WHAT IS BEING ASKED >> Return the listing that follows exactly, with no pictures included.
--- START ---
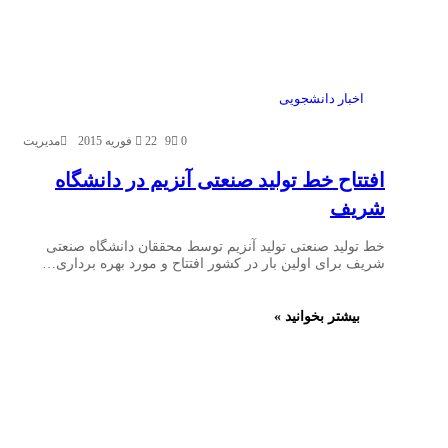
اخبار دانشجویی
0
9
22 فوریه 2015
مدیریت
افتتاح خط تولید صنعتی آنزیم در دانشگاه
شریف
خط تولید صنعتی تولید آنزیم توسط محققان دانشگاه صنعتی
شریف برای اولین بار در کشور افتتاح و مورد بهره برداری…
بیشتر بخوانید »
--- END ---
RESULT BELOW >>
اخبار دانشجویی
0
9
22 فوریه 2015
مدیریت
افتتاح خط تولید صنعتی آنزیم در دانشگاه
شریف
خط تولید صنعتی تولید آنزیم توسط محققان دانشگاه صنعتی
شریف برای اولین بار در کشور افتتاح و مورد بهره برداری…
بیشتر بخوانید »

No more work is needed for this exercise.